Donald Trump has been condemned for his "dangerous" decision to halt US payments to the World Health Organisation in the midst of the coronavirus pandemic.
The US president says the WHO "failed in its basic duty" to stop the virus spreading when it was first reported in China, and "must be held accountable".
The US gave 900 million dollars (£720 million) to the WHO in the year 2018-2019 - a fifth of its total budget for that year.
Mr Trump said he would be "putting a hold on all funds going to World Health" during an "evaluation period" he says will last between 60 and 90 days.
Fellow billionaire Bill Gates has hit out at Mr Trump's decision, labelling it "dangerous as it sounds".
He said no organisation could replace its work, adding the "world needs WHO now more than ever".

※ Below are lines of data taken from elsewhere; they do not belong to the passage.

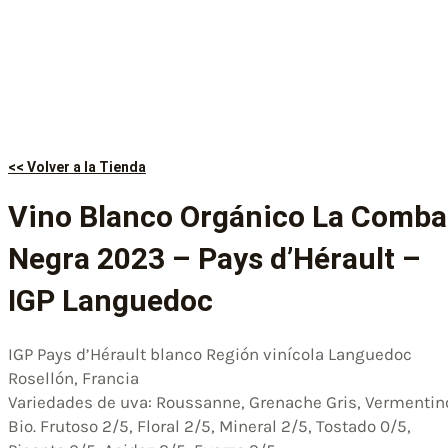
<< Volver a la Tienda
Vino Blanco Orgánico La Comba
Negra 2023 – Pays d’Hérault –
IGP Languedoc
IGP Pays d’Hérault blanco Región vinícola Languedoc
Rosellón, Francia
Variedades de uva: Roussanne, Grenache Gris, Vermentin
Bio. Frutoso 2/5, Floral 2/5, Mineral 2/5, Tostado 0/5,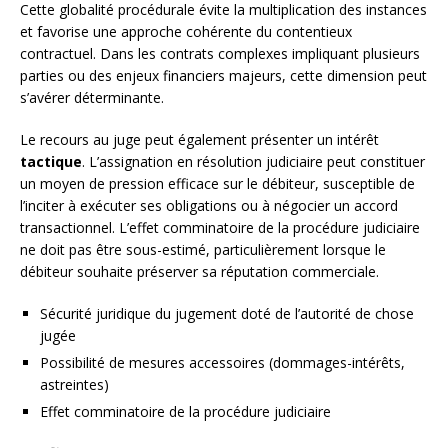
Cette globalité procédurale évite la multiplication des instances
et favorise une approche cohérente du contentieux
contractuel. Dans les contrats complexes impliquant plusieurs
parties ou des enjeux financiers majeurs, cette dimension peut
s’avérer déterminante.
Le recours au juge peut également présenter un intérêt
tactique
. L’assignation en résolution judiciaire peut constituer
un moyen de pression efficace sur le débiteur, susceptible de
l’inciter à exécuter ses obligations ou à négocier un accord
transactionnel. L’effet comminatoire de la procédure judiciaire
ne doit pas être sous-estimé, particulièrement lorsque le
débiteur souhaite préserver sa réputation commerciale.
Sécurité juridique du jugement doté de l’autorité de chose
jugée
Possibilité de mesures accessoires (dommages-intérêts,
astreintes)
Effet comminatoire de la procédure judiciaire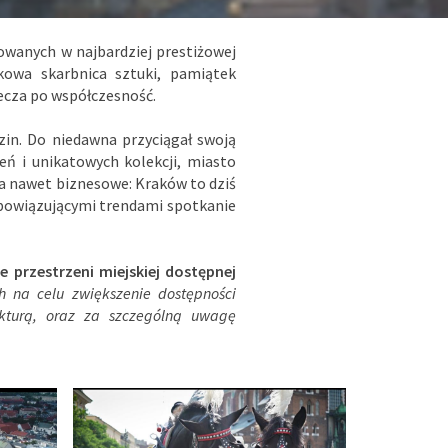
zowanych w najbardziej prestiżowej
owa skarbnica sztuki, pamiątek
ecza po współczesność.
zin. Do niedawna przyciągał swoją
eń i unikatowych kolekcji, miasto
a nawet biznesowe: Kraków to dziś
obowiązującymi trendami spotkanie
przestrzeni miejskiej dostępnej
 na celu zwiększenie dostępności
rukturą, oraz za szczególną uwagę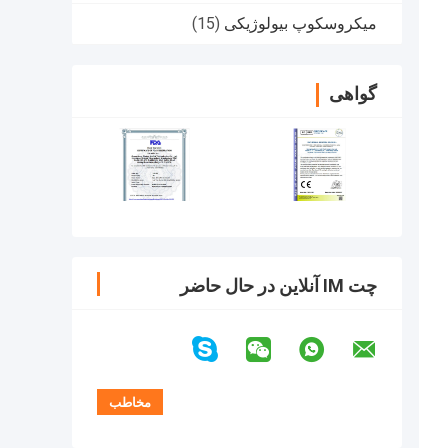
میکروسکوپ بیولوژیکی
(15)
گواهی
چت IM آنلاین در حال حاضر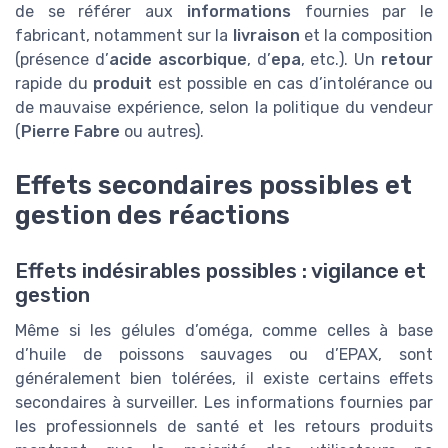
de se référer aux
informations
fournies par le
fabricant, notamment sur la
livraison
et la composition
(présence d’
acide ascorbique
, d’
epa
, etc.). Un
retour
rapide du
produit
est possible en cas d’intolérance ou
de mauvaise expérience, selon la politique du vendeur
(
Pierre Fabre
ou autres).
Effets secondaires possibles et
gestion des réactions
Effets indésirables possibles : vigilance et
gestion
Même si les gélules d’oméga, comme celles à base
d’huile de poissons sauvages ou d’EPAX, sont
généralement bien tolérées, il existe certains effets
secondaires à surveiller. Les informations fournies par
les professionnels de santé et les retours produits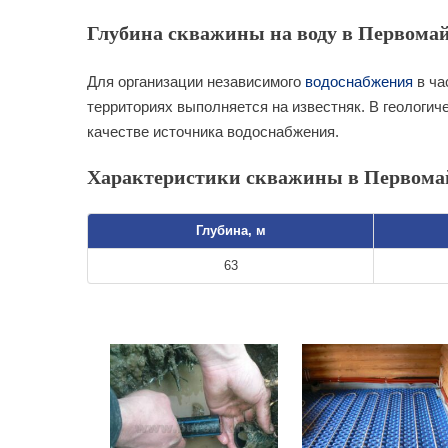
Глубина скважины на воду в Первомай
Для организации независимого
водоснабжения
в ча
территориях выполняется на известняк. В геологич
качестве источника водоснабжения.
Характеристики скважины в Первома
Глубина, м
63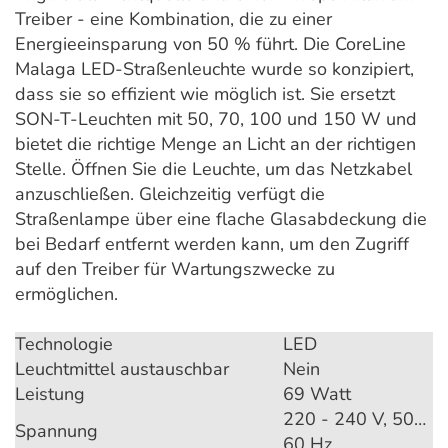
Treiber - eine Kombination, die zu einer
Energieeinsparung von 50 % führt. Die CoreLine
Malaga LED-Straßenleuchte wurde so konzipiert,
dass sie so effizient wie möglich ist. Sie ersetzt
SON-T-Leuchten mit 50, 70, 100 und 150 W und
bietet die richtige Menge an Licht an der richtigen
Stelle. Öffnen Sie die Leuchte, um das Netzkabel
anzuschließen. Gleichzeitig verfügt die
Straßenlampe über eine flache Glasabdeckung die
bei Bedarf entfernt werden kann, um den Zugriff
auf den Treiber für Wartungszwecke zu
ermöglichen.
Technologie
LED
Leuchtmittel austauschbar
Nein
Leistung
69 Watt
220 - 240 V, 50…
Spannung
60 Hz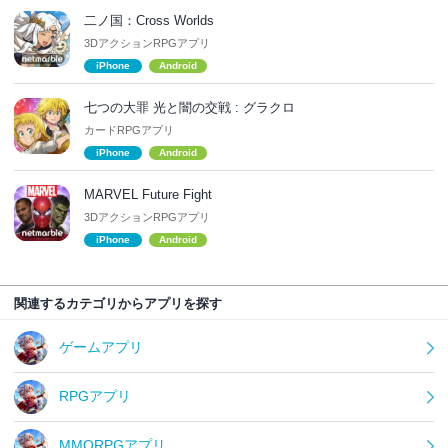
二ノ国：Cross Worlds
3DアクションRPGアプリ
iPhone
Android
七つの大罪 光と闇の交戦 : グラクロ
カードRPGアプリ
iPhone
Android
MARVEL Future Fight
3DアクションRPGアプリ
iPhone
Android
関連するカテゴリからアプリを探す
ゲームアプリ
RPGアプリ
MMORPGアプリ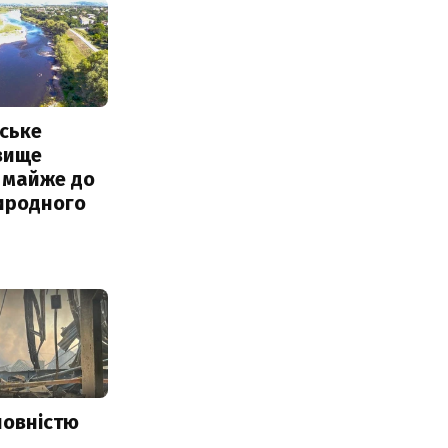
ське
вище
 майже до
иродного
повністю
и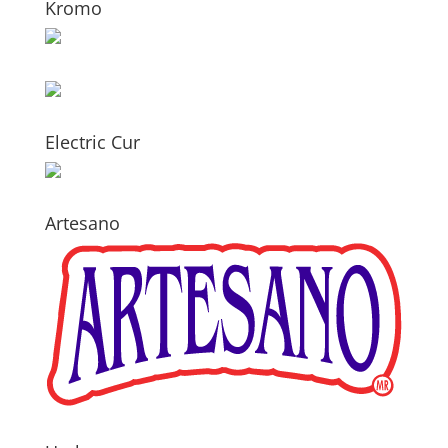
Kromo
Electric Cur
Artesano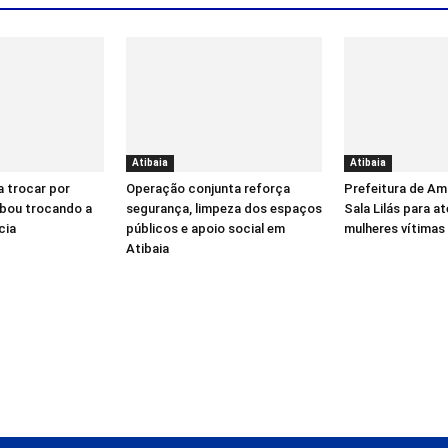
Atibaia
Atibaia
a trocar por
Operação conjunta reforça
Prefeitura de Am
bou trocando a
segurança, limpeza dos espaços
Sala Lilás para a
cia
públicos e apoio social em
mulheres vítimas 
Atibaia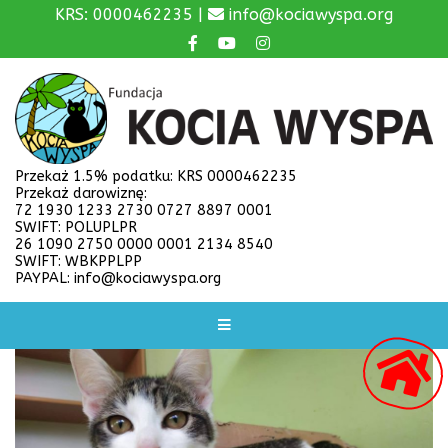
KRS: 0000462235 |
info@kociawyspa.org
Przekaż 1.5% podatku: KRS 0000462235
Przekaż darowiznę:
72 1930 1233 2730 0727 8897 0001
SWIFT: POLUPLPR
26 1090 2750 0000 0001 2134 8540
SWIFT: WBKPPLPP
PAYPAL: info@kociawyspa.org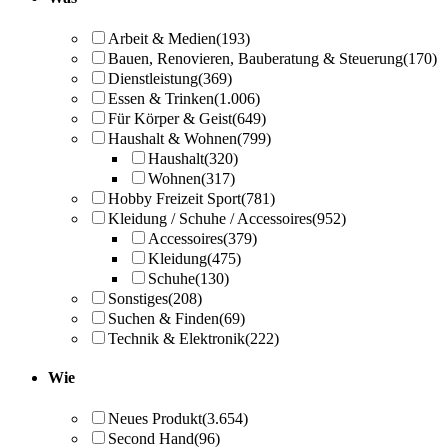
Arbeit & Medien
(193)
Bauen, Renovieren, Bauberatung & Steuerung
(170)
Dienstleistung
(369)
Essen & Trinken
(1.006)
Für Körper & Geist
(649)
Haushalt & Wohnen
(799)
Haushalt
(320)
Wohnen
(317)
Hobby Freizeit Sport
(781)
Kleidung / Schuhe / Accessoires
(952)
Accessoires
(379)
Kleidung
(475)
Schuhe
(130)
Sonstiges
(208)
Suchen & Finden
(69)
Technik & Elektronik
(222)
Wie
Neues Produkt
(3.654)
Second Hand
(96)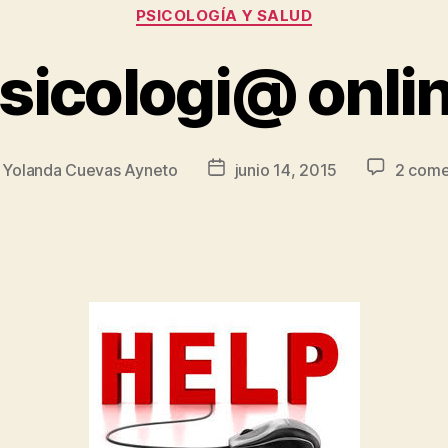
PSICOLOGÍA Y SALUD
sicologi@ onli
r
Yolanda Cuevas Ayneto
junio 14, 2015
2 come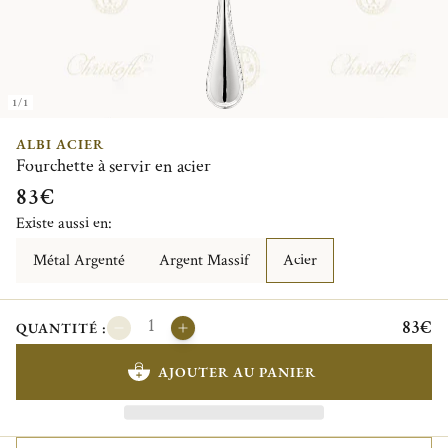
1/1
ALBI ACIER
Fourchette à servir en acier
83€
Existe aussi en:
Métal Argenté
Argent Massif
Acier
83€
QUANTITÉ :
AJOUTER AU PANIER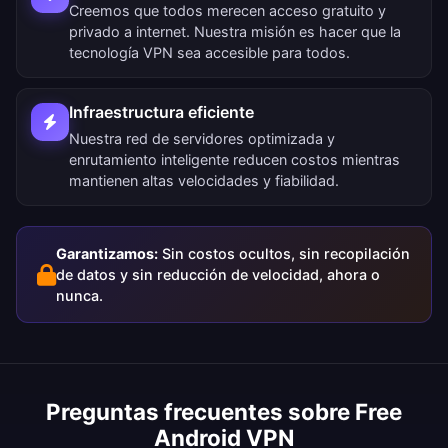
Creemos que todos merecen acceso gratuito y
privado a internet. Nuestra misión es hacer que la
tecnología VPN sea accesible para todos.
Infraestructura eficiente
Nuestra red de servidores optimizada y
enrutamiento inteligente reducen costos mientras
mantienen altas velocidades y fiabilidad.
Garantizamos:
Sin costos ocultos, sin recopilación
de datos y sin reducción de velocidad, ahora o
nunca.
Preguntas frecuentes sobre Free
Android VPN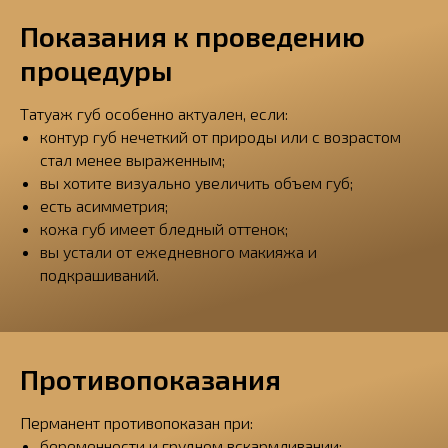
Показания к проведению
процедуры
Татуаж губ особенно актуален, если:
контур губ нечеткий от природы или с возрастом
стал менее выраженным;
вы хотите визуально увеличить объем губ;
есть асимметрия;
кожа губ имеет бледный оттенок;
вы устали от ежедневного макияжа и
подкрашиваний.
Противопоказания
Перманент противопоказан при:
беременности и грудном вскармливании;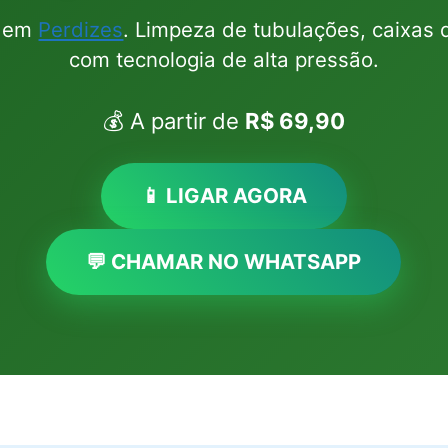
l em
Perdizes
. Limpeza de tubulações, caixas 
com tecnologia de alta pressão.
💰 A partir de
R$ 69,90
📱 LIGAR AGORA
💬 CHAMAR NO WHATSAPP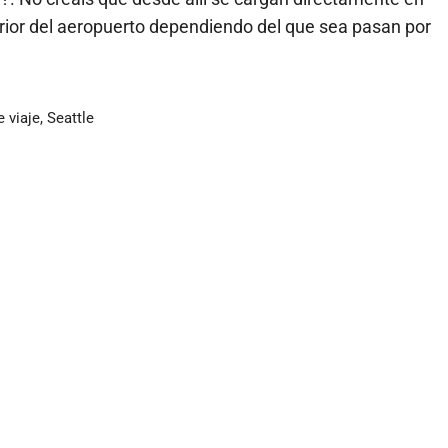
terior del aeropuerto dependiendo del que sea pasan por
 viaje
,
Seattle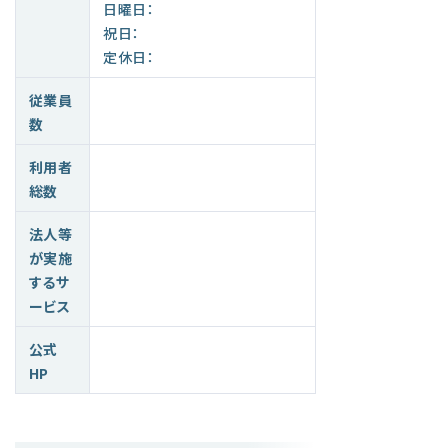
日曜日：
祝日：
定休日：
従業員
数
利用者
総数
法人等
が実施
するサ
ービス
公式
HP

European Union foreign policy chief Josep Borrell said the 27-nation EU “deeply” regrets the suspension of funds and added that the WHO is “needed more than ever” to combat the pandemic.
He called for measures to promote unity instead of division, and said: “Only by joining forces can we overcome this crisis that knows no borders.”
A Chinese foreign ministry spokesman said the country is “seriously concerned” about the US decision, telling reporters: “As the most authoritative and professional international institution in the field of global public health security, the WHO plays an irreplaceable role in responding to the global public health crisis.”
Spokesman Zhao Lijian said the US move will “weaken the WHO’s capabilities and undermine international co-operation in fighting the epidemic”.
UN secretary-general Antonio Guterres responded to Mr Trump’s announcement by saying now is not the time to end support, calling the WHO “absolutely critical” to the global effort to combat Covid-19.
Mr Guterres said the appropriate time for a review is “once we have finally turned the page on this pandemic”.
The US President claimed the outbreak could have been contained at its source and spared lives had the UN health agency done a better job of investigating reports coming out of China.
He continued that the world depends on the WHO to work with countries to make sure accurate information about health threats are shared in a timely manner.
The US contributed nearly 900 million dollars (£720 million) to the WHO’s budget for 2018-19, according to the agency’s website. That represents a fifth of its total budget for those years.
Washington gave nearly three-quarters of the funds in “specified voluntary contributions” and the rest in “assessed” funding as part of the commitment to UN institutions.
Last week, Mr Trump blasted the WHO for being “China-centric” and alleging that it had “criticised” his ban on travel from China as the Covid-19 outbreak was spreading from the city of Wuhan.
In a White House briefing, Mr Trump said: "The WHO failed in its basic duty and must be held accountable.”
He added the US will continue to engage with the global health organisation in pursuit of what he called meaningful reforms.
The US has seen 26,000 deaths of people who have tested positive for coronavirus, the highest number of any country in the world.
As cases in the US passed more than 610,000, Mr Trump said a "strong" plan to reopen the US was being "finalised".